Conclusion: Security as a Competitive Advantage
Although there is an ever-growing tendency of cyber-attacks targeting IoT devices, based predominantly on plenty of warnings from distinguished security experts, most of the companies nowadays do not envisage adequate privacy and security safeguards for their Internet-enabled sensor products. Only 33% of surveyed executives express firm belief that their products are resilient enough to withstand persistent cyber-threats.
Reportedly, medical device manufacturers and home automation are among the most endangered industry segments, as far as cybersecurity is concerned. It is really worrying, given the anticipated sky-high demand for IoT products in these sectors—the expected growth is estimated to reach the astounding figure of over 19 million patients by 2018. A survey by Capgemini Consulting shows that 71% of consumers’ choices for purchasing IoT products will be affected by security concerns. Firms in some areas, for example, industrial manufacturing and smart metering, will be affected to a greater extent than other segments like home automation and automobiles.
Without a doubt, IoT corporations that demonstrate readiness to comply with privacy, data protection and ethical practices will win costumer trust and gain competitive advantage in this brand-new connected world. BlackBerry’s marketing strategy, for instance, aims at leveraging its network and mobile data security supremacy to become a leader in the market of the Internet of Things. What is new and different than the strategies of its competitors is that the IoT platform will enable its customers to build up secure IoT applications. This platform will further contain far-reaching wi-fi software updates. BlackBerry intends to target its marketing first at automotive and shipping sectors, and then to gradually extend its influence to other global industry verticals, such as energy and healthcare. Project Ion is an initiative organized by BlackBerry that will lay the foundation for an efficient and secure IoT platform.
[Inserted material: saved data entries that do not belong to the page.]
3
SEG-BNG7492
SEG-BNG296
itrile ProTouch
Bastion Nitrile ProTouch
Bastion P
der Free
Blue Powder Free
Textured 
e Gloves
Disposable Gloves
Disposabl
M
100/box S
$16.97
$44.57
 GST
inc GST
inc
It will be based on a secure platform for data collection from across a diverse range of devices and environments, as well as establishing a proactive policy for building lasting strategic partnerships between business partners, carries and application developers.
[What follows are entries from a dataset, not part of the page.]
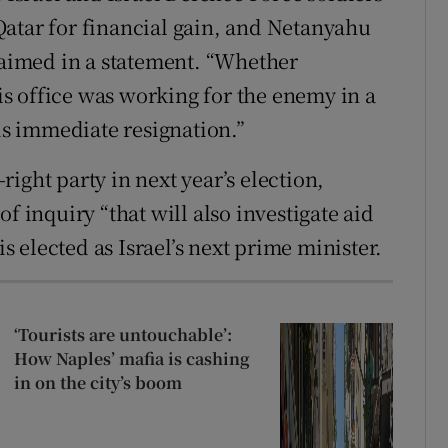
atar for financial gain, and Netanyahu
claimed in a statement. “Whether
s office was working for the enemy in a
his immediate resignation.”
ight party in next year’s election,
f inquiry “that will also investigate aid
is elected as Israel’s next prime minister.
‘Tourists are untouchable’:
How Naples’ mafia is cashing
in on the city’s boom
So a falling economy forces companies to innovate in every imaginable way so as to remain competitive. For many companies, this means to connect their “thing” to the Internet, just because this is the current market trend or fashion. IoT products are becoming more and more ubiquitous since this shift in technology clearly has the potential to develop the business ecosystem, globally speaking, and, at the same time, to improve the quality of life of the average consumer.
However, users of smart “things” seem to value companies that care about the security of their clients. As the ISACA’s Internet of Things research shows, 89% of the users consider it important that a data security professional entrusted with access to their users’ personal information possesses a cybersecurity certification. Consequently, security is an important matter to everyone and, in the race between fast innovation and managing risk, those who wish to succeed will have to learn to juggle both. People were also frightened when the car was introduced to them for a first time, but they have come to appreciate the benefits of the invention, as they will appreciate the benefits given to them by the IoT.